Comparison of Supervised and Unsupervised Learning
Supervised and unsupervised learning are the two main types of machine learning. We know that these techniques differ in their data requirements: supervised learning requires labelled data whereas unsupervised learning can use unlabelled data. But, if we consider the major types of tasks these techniques can perform there are some similarities.
Both supervised classification and unsupervised clustering aim to assign labels to data points. In classification, the labels are predefined and known, whereas in clustering, the labels (clusters) are discovered from the data itself.
Both supervised regression and unsupervised autoregression aim to predict continuous values. Regression predicts a value based on input features, while autoregression predicts a value based on previous values.
Other Types of Machine Learning
Supervised and unsupervised learning are not the only types of machine learning. Two other types of machine learning are semi-supervised learning and reinforcement learning.
Semi-supervised learning is a type of machine learning that falls between supervised and unsupervised learning. It involves training a model on a dataset that includes both labelled and unlabelled data. The goal is to leverage the large amount of unlabelled data, along with the smaller amount of labelled data, to improve learning accuracy. The small set of labelled data to provide initial guidance then a larger set of unlabelled data to enhance learning and improve model performance. This can reduces the need for extensive labelling, which can be expensive and time-consuming.
Reinforcement learning is a type of machine learning where an agent learns to make decisions by performing actions in an environment to maximize some notion of cumulative reward.
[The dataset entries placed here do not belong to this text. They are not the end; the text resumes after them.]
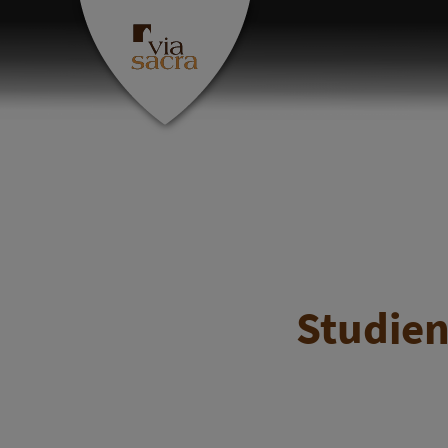
Studien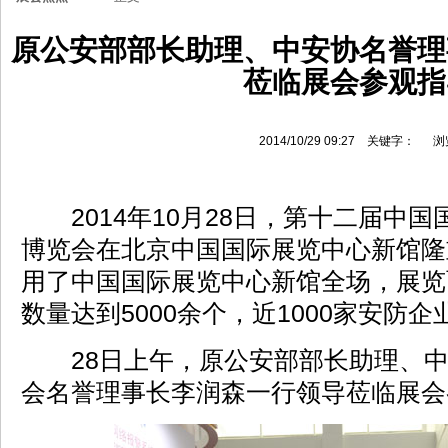
原公安部部长助理、中安协名誉理
莅临展会参观指
2014/10/29 09:27 关键字： 
2014年10月28日，第十二届中国
博览会在北京中国国际展览中心新馆隆
用了中国国际展览中心新馆全场，展览
数量达到5000余个，近1000家安防企
28日上午，原公安部部长助理、中
会名誉理事长李润森一行领导莅临展会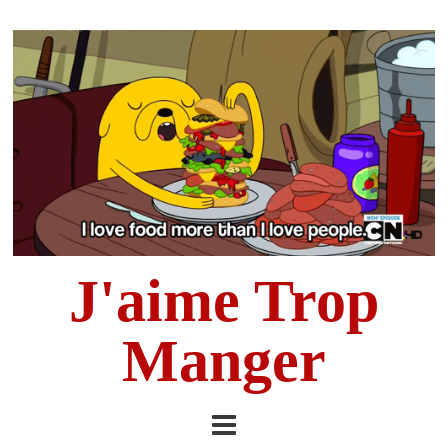
J'aime Trop
Manger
Unlike supervised learning, which relies on a dataset of labelled examples, reinforcement learning is based on the interaction between the agent and the environment, where the agent learns from the consequences of its actions.
Reinforcement learning will be examined more closely in a future post in this series.
Next Steps
In the next article in the series (coming soon) we will explore the machine learning lifecycle and compare it to software delivery in order to understand how to build effective and reliable machine learning solutions.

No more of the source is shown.